HOW TO COMPLETE THIS TASK: Report, from the records below, every line where the word "Parenting" appears.

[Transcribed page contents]
"""

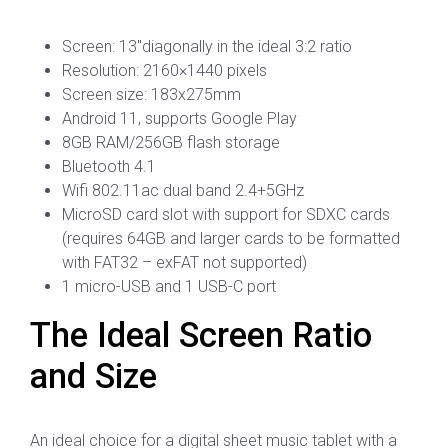
Screen: 13″diagonally in the ideal 3:2 ratio
Resolution: 2160×1440 pixels
Screen size: 183x275mm
Android 11, supports Google Play
8GB RAM/256GB flash storage
Bluetooth 4.1
Wifi 802.11ac dual band 2.4+5GHz
MicroSD card slot with support for SDXC cards
(requires 64GB and larger cards to be formatted
with FAT32 – exFAT not supported)
1 micro-USB and 1 USB-C port
The Ideal Screen Ratio
and Size
An ideal choice for a digital sheet music tablet with a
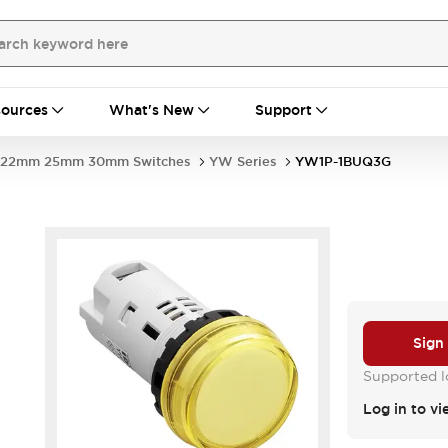
ources
What's New
Support
22mm 25mm 30mm Switches
YW Series
YW1P-1BUQ3G
Sign
Supported lo
Log in to vi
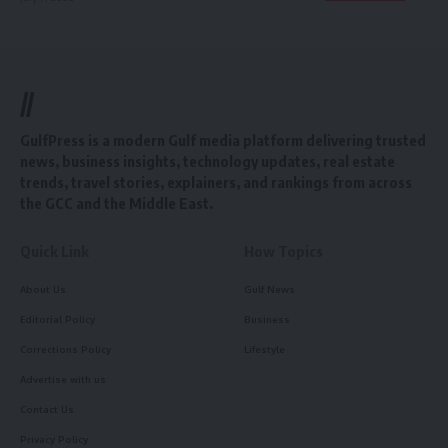
//
GulfPress is a modern Gulf media platform delivering trusted
news, business insights, technology updates, real estate
trends, travel stories, explainers, and rankings from across
the GCC and the Middle East.
Quick Link
How Topics
About Us
Gulf News
Editorial Policy
Business
Corrections Policy
Lifestyle
Advertise with us
Contact Us
Privacy Policy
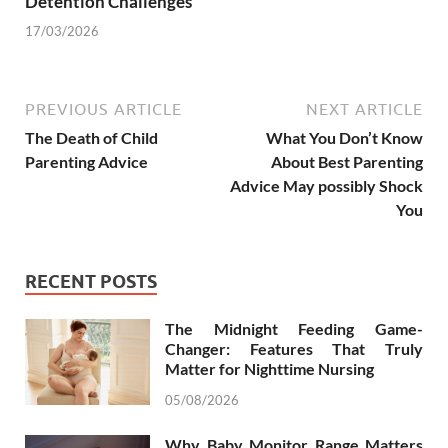
Detention Challenges
17/03/2026
PREVIOUS ARTICLE
NEXT ARTICLE
The Death of Child
What You Don’t Know
Parenting Advice
About Best Parenting
Advice May possibly Shock
You
RECENT POSTS
The Midnight Feeding Game-
Changer: Features That Truly
Matter for Nighttime Nursing
05/08/2026
Why Baby Monitor Range Matters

"""

WRITTEN SOLUTION:
Parenting Advice
About Best Parenting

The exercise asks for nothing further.